### [Exercise brief]
Below are entries. Pull out all lines containing "geben".

### [Records to use]
*** Block opens ***

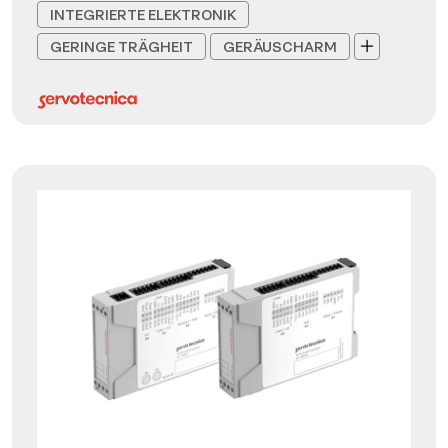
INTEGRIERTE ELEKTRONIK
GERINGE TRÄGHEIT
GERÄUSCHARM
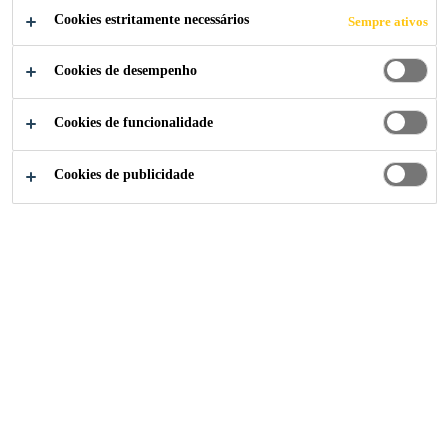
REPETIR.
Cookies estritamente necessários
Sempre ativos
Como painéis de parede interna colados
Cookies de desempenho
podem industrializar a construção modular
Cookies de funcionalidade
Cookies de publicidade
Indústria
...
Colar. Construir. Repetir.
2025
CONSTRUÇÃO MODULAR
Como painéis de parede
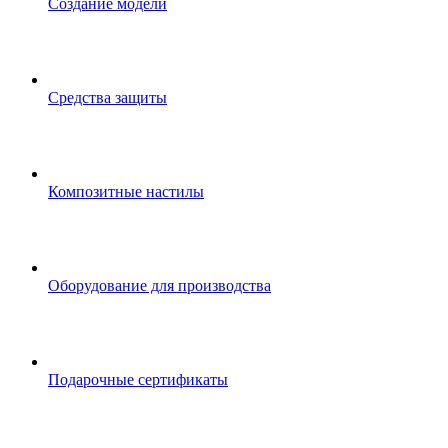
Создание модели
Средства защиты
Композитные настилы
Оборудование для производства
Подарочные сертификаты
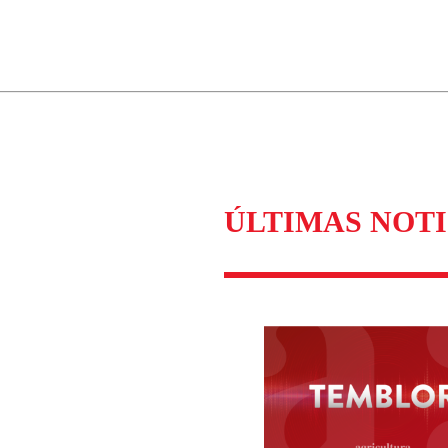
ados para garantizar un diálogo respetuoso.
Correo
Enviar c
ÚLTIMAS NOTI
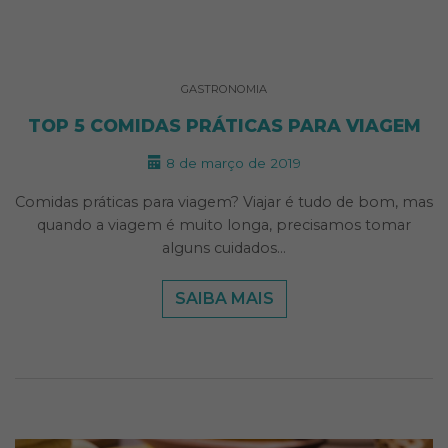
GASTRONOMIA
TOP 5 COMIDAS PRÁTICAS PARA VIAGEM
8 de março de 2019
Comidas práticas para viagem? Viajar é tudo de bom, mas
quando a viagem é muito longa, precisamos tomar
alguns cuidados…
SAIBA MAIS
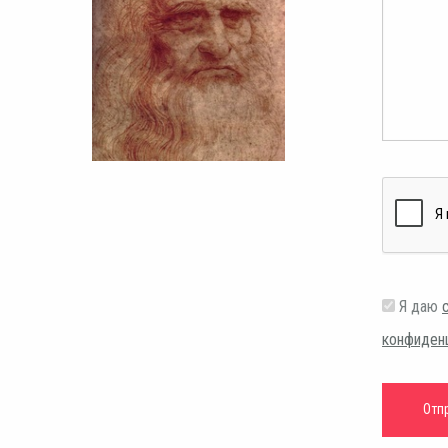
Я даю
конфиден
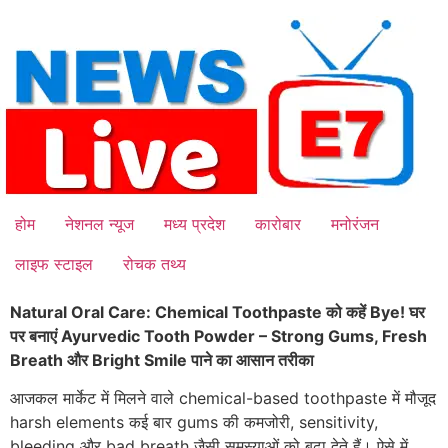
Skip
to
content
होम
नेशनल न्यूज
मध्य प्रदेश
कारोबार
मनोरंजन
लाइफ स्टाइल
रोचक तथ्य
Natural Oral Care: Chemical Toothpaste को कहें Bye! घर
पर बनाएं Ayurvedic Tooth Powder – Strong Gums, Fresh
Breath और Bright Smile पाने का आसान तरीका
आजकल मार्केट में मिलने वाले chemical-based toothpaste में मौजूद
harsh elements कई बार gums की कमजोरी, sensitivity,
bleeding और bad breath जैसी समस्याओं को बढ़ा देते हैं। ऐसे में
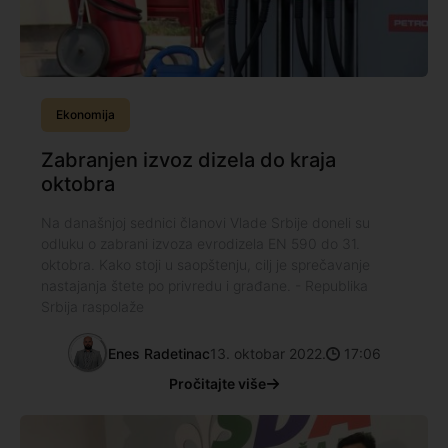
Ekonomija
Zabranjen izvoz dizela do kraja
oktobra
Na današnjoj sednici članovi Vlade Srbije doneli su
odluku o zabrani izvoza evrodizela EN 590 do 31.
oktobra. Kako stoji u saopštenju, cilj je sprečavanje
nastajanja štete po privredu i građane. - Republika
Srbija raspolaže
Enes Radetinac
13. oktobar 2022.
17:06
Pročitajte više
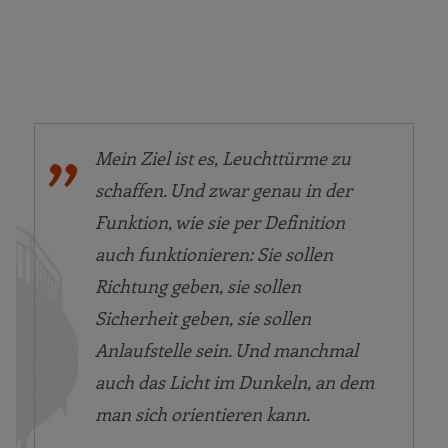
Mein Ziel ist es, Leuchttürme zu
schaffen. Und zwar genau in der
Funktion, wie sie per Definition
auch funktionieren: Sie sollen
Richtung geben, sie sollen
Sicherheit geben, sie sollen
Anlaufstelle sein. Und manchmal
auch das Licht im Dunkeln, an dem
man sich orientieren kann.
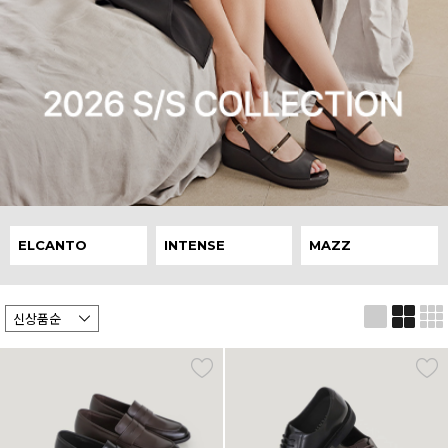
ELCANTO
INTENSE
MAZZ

*** Block closes ***

### [Answer to the problem]
Richtung geben, sie sollen
Sicherheit geben, sie sollen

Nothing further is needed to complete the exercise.